* WORK ORDER:
Look for the word "body" in the entries and copy each line where it appears.

* INFORMATION SUPPLIED:
▶

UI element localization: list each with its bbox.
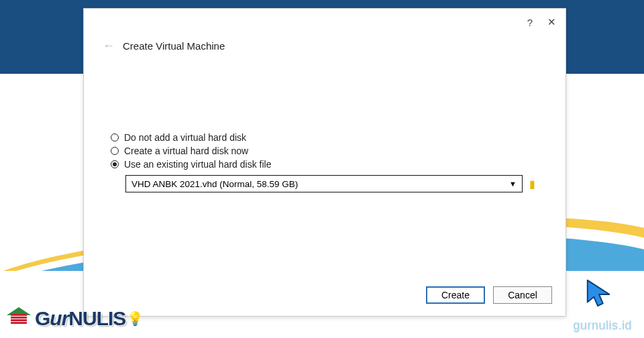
lightbulb-icon: 💡 (127, 311, 140, 327)
radio-icon (111, 133, 119, 142)
radio-icon-selected (111, 160, 119, 168)
disk-file-dropdown[interactable]: VHD ANBK 2021.vhd (Normal, 58.59 GB) ▼ (125, 175, 523, 192)
browse-folder-icon[interactable]: ▮ (525, 175, 539, 192)
dialog-title: Create Virtual Machine (123, 40, 225, 52)
watermark-text: gurnulis.id (573, 319, 632, 333)
cancel-button[interactable]: Cancel (493, 286, 552, 304)
radio-icon (111, 147, 119, 155)
dialog-body: Do not add a virtual hard disk Create a … (84, 58, 566, 192)
radio-create-disk[interactable]: Create a virtual hard disk now (111, 146, 539, 156)
chevron-down-icon: ▼ (509, 180, 517, 188)
logo-text: GurNULIS (35, 307, 125, 330)
dialog-button-row: Create Cancel (426, 286, 552, 304)
dropdown-selected-text: VHD ANBK 2021.vhd (Normal, 58.59 GB) (131, 179, 298, 189)
close-icon[interactable]: ✕ (547, 16, 556, 28)
disk-file-row: VHD ANBK 2021.vhd (Normal, 58.59 GB) ▼ ▮ (125, 175, 539, 192)
title-bar: ? ✕ (84, 9, 566, 36)
radio-no-disk[interactable]: Do not add a virtual hard disk (111, 132, 539, 143)
create-vm-dialog: ? ✕ ← Create Virtual Machine Do not add … (83, 8, 566, 317)
grad-cap-icon (5, 304, 34, 333)
dialog-header: ← Create Virtual Machine (84, 36, 566, 58)
radio-use-existing[interactable]: Use an existing virtual hard disk file (111, 159, 539, 170)
back-arrow-icon[interactable]: ← (103, 40, 115, 52)
site-logo: GurNULIS 💡 (5, 304, 140, 333)
help-icon[interactable]: ? (527, 17, 533, 28)
radio-label: Use an existing virtual hard disk file (124, 159, 271, 170)
radio-label: Do not add a virtual hard disk (124, 132, 246, 143)
radio-label: Create a virtual hard disk now (124, 146, 248, 156)
create-button[interactable]: Create (426, 286, 485, 304)
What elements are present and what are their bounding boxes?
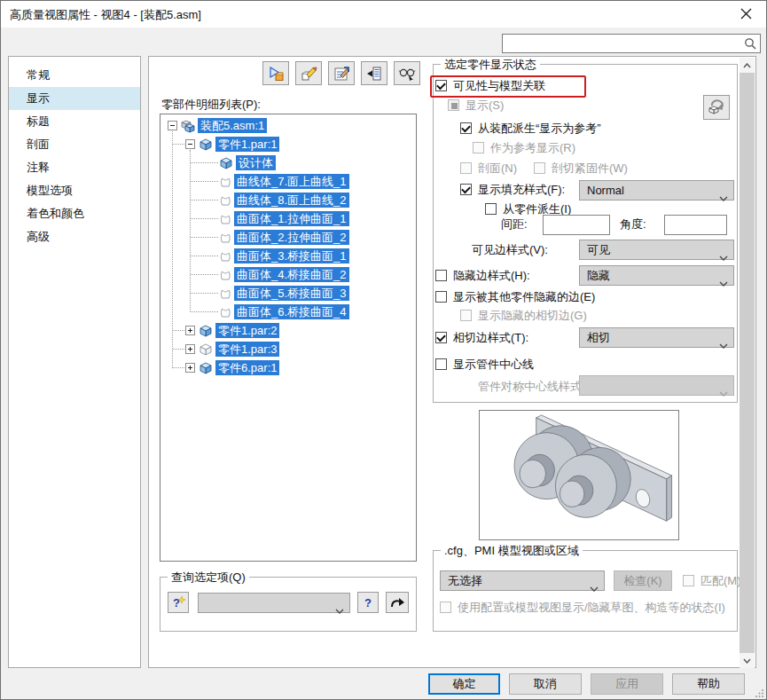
vertical-scrollbar[interactable] [740,58,755,668]
tangent-edge-style-checkbox[interactable] [435,332,447,343]
dialog-window: 高质量视图属性 - 视图4 - [装配5.asm] 常规 显示 标题 剖面 注释… [0,0,767,700]
tree-item[interactable]: 曲线体_8.面上曲线_2 [160,191,416,209]
spacing-label: 间距: [501,216,528,233]
fill-style-select[interactable]: Normal [579,180,734,201]
toolbar-properties-button[interactable] [328,61,355,85]
tree-item[interactable]: 装配5.asm:1 [160,116,416,135]
section-fasteners-checkbox[interactable] [534,162,545,174]
show-hidden-tangent-label: 显示隐藏的相切边(G) [478,307,587,325]
close-icon [740,8,752,20]
tangent-edge-style-select[interactable]: 相切 [579,327,734,348]
new-query-icon: ? [171,595,185,610]
expand-icon[interactable] [185,344,195,354]
surface-body-icon [219,287,231,300]
search-input[interactable] [505,35,737,51]
derive-from-part-checkbox[interactable] [485,203,497,215]
sidebar-item-caption[interactable]: 标题 [9,110,140,133]
display-page-panel: 零部件明细列表(P): [148,56,756,668]
svg-text:?: ? [173,596,180,610]
toolbar-query-visibility-button[interactable] [394,61,420,85]
spacing-input[interactable] [543,215,610,235]
visible-edge-style-value: 可见 [587,243,610,256]
visibility-link-checkbox[interactable] [435,80,447,91]
new-query-button[interactable]: ? [168,592,189,613]
use-config-checkbox[interactable] [440,602,451,613]
section-label: 剖面(N) [478,160,517,177]
show-edges-hidden-by-other-checkbox[interactable] [435,291,447,303]
parts-tree[interactable]: 装配5.asm:1 零件1.par:1 设计体 [160,114,417,562]
rerun-query-button[interactable] [386,592,409,613]
derive-from-assembly-checkbox[interactable] [460,122,472,134]
help-button[interactable]: 帮助 [672,673,745,695]
angle-input[interactable] [664,215,727,235]
tree-item[interactable]: 零件1.par:3 [160,340,416,358]
show-pipe-centerline-checkbox[interactable] [435,358,447,370]
scrollbar-thumb[interactable] [740,73,755,653]
tree-item[interactable]: 曲面体_4.桥接曲面_2 [160,265,416,284]
chevron-down-icon [719,343,728,349]
surface-body-icon [219,232,231,244]
sidebar-item-model-options[interactable]: 模型选项 [9,179,140,202]
tree-item[interactable]: 零件1.par:2 [160,321,416,340]
sidebar-item-annotation[interactable]: 注释 [9,156,140,179]
tree-item[interactable]: 曲面体_2.拉伸曲面_2 [160,228,416,247]
sidebar-item-general[interactable]: 常规 [9,64,140,87]
tree-item[interactable]: 曲线体_7.面上曲线_1 [160,172,416,191]
show-label: 显示(S) [466,97,504,114]
tree-item[interactable]: 曲面体_3.桥接曲面_1 [160,247,416,265]
toolbar-edit-style-button[interactable] [295,61,322,85]
tree-item[interactable]: 曲面体_5.桥接曲面_3 [160,284,416,303]
tree-item[interactable]: 零件1.par:1 [160,135,416,153]
parts-list-label: 零部件明细列表(P): [161,97,261,113]
tree-item[interactable]: 曲面体_1.拉伸曲面_1 [160,209,416,228]
check-button[interactable]: 检查(K) [614,570,672,591]
toolbar-select-component-button[interactable] [262,61,289,85]
show-checkbox[interactable] [448,99,459,111]
hidden-edge-style-checkbox[interactable] [435,270,447,281]
chevron-up-icon [743,63,751,68]
expand-icon[interactable] [185,363,195,373]
fill-style-value: Normal [587,184,624,197]
apply-button[interactable]: 应用 [591,673,663,695]
close-button[interactable] [729,1,763,27]
cancel-button[interactable]: 取消 [509,673,582,695]
show-pipe-centerline-label: 显示管件中心线 [453,356,534,374]
part-wireframe-icon [199,342,213,357]
cfg-group-title: .cfg、PMI 模型视图或区域 [441,543,583,559]
curve-body-icon [219,176,231,188]
expand-icon[interactable] [185,326,195,335]
scroll-down-button[interactable] [740,653,755,668]
query-select[interactable] [198,593,350,613]
fill-style-label: 显示填充样式(F): [478,181,565,199]
tree-item[interactable]: 曲面体_6.桥接曲面_4 [160,303,416,321]
collapse-icon[interactable] [185,139,195,149]
reset-display-button[interactable] [703,95,730,120]
match-checkbox[interactable] [683,575,694,586]
ok-button[interactable]: 确定 [428,673,500,695]
chevron-down-icon [719,196,728,201]
collapse-icon[interactable] [168,121,177,130]
svg-text:?: ? [364,596,372,610]
query-help-button[interactable]: ? [357,592,379,613]
tree-item[interactable]: 设计体 [160,153,416,172]
sidebar-item-shading-color[interactable]: 着色和颜色 [9,202,140,225]
sidebar-item-section[interactable]: 剖面 [9,133,140,156]
part-preview-image [479,410,679,540]
fill-style-checkbox[interactable] [460,184,472,195]
show-hidden-tangent-checkbox[interactable] [460,310,472,321]
toolbar-parts-list-button[interactable] [361,61,387,85]
show-as-reference-checkbox[interactable] [473,142,484,153]
cfg-selection-select[interactable]: 无选择 [440,570,605,591]
hidden-edge-style-select[interactable]: 隐藏 [579,265,734,286]
section-checkbox[interactable] [460,162,472,174]
select-component-icon [267,65,285,83]
search-icon[interactable] [743,36,757,54]
surface-body-icon [219,213,231,225]
visible-edge-style-select[interactable]: 可见 [579,240,734,260]
sidebar-item-display[interactable]: 显示 [9,87,140,110]
sidebar-item-advanced[interactable]: 高级 [9,225,140,248]
tree-item[interactable]: 零件6.par:1 [160,358,416,377]
resize-grip[interactable] [755,688,764,697]
scroll-up-button[interactable] [740,58,755,73]
window-title: 高质量视图属性 - 视图4 - [装配5.asm] [10,7,201,23]
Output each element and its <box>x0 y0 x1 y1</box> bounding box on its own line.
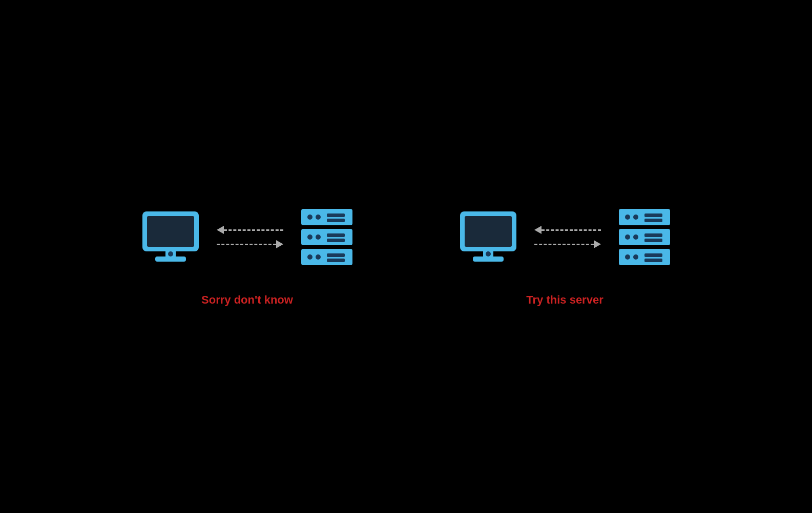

◀

* WRITTEN REPLY:
dialog-body: Do not add a virtual hard disk Create a … (84, 58, 566, 192)
surface-body-icon [219,287,231,300]
surface-body-icon [219,232,231,244]
curve-body-icon [219,176,231,188]
surface-body-icon [219,213,231,225]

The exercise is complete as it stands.